'''

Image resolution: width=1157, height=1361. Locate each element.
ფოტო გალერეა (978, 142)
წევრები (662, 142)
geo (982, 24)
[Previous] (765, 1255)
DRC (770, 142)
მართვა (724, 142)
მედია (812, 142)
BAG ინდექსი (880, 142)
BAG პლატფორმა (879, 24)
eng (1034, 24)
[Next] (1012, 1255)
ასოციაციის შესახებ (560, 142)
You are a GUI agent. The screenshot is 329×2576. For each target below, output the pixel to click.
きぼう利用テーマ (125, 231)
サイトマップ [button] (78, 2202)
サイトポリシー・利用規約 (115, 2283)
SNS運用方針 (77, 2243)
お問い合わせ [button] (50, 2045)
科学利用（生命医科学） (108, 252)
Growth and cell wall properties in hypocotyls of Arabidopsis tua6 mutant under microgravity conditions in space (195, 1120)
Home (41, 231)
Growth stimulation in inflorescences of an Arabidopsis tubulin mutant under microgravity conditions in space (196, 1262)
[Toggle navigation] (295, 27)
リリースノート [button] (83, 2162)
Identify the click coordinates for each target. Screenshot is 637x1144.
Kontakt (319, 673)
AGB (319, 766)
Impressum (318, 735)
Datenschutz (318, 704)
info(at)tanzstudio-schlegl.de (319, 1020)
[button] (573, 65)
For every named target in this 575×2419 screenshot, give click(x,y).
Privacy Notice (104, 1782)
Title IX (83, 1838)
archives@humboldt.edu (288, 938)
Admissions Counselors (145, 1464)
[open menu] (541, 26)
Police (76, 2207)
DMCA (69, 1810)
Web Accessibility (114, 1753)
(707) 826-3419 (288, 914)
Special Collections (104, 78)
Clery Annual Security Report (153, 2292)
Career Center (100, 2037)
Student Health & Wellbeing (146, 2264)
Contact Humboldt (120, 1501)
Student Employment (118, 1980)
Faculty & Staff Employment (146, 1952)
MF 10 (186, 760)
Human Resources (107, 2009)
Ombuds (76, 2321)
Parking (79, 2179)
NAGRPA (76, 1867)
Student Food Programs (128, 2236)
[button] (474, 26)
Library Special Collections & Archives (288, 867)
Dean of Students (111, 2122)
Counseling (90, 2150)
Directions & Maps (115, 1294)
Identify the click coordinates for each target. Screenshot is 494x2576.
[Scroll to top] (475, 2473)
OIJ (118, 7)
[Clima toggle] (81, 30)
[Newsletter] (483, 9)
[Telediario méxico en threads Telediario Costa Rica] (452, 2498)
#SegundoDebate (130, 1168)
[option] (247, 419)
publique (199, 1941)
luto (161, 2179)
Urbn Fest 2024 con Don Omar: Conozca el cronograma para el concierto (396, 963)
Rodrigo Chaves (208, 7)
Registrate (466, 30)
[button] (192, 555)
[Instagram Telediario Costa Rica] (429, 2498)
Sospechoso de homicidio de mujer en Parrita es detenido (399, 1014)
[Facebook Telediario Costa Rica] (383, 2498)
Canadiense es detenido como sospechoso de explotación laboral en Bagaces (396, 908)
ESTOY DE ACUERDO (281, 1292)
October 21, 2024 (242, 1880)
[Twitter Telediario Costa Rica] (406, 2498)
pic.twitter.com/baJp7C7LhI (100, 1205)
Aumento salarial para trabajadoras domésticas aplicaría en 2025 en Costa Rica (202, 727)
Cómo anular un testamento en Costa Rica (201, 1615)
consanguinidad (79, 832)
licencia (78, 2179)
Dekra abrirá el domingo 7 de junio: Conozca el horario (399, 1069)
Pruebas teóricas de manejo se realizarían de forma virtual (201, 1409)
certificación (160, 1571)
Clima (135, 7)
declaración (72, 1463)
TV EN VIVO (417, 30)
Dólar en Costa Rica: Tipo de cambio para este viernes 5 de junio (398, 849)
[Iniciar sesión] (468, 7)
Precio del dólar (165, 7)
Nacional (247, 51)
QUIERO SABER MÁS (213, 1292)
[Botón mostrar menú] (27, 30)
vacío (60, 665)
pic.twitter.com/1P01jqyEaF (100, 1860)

'''

Problem description:
Everything from the line containing "certificación (160, 1571)" to the last line of the material above should be printed exactly, both ends included.

Solution for this exercise:
certificación (160, 1571)
Clima (135, 7)
declaración (72, 1463)
TV EN VIVO (417, 30)
Dólar en Costa Rica: Tipo de cambio para este viernes 5 de junio (398, 849)
[Iniciar sesión] (468, 7)
Precio del dólar (165, 7)
Nacional (247, 51)
QUIERO SABER MÁS (213, 1292)
[Botón mostrar menú] (27, 30)
vacío (60, 665)
pic.twitter.com/1P01jqyEaF (100, 1860)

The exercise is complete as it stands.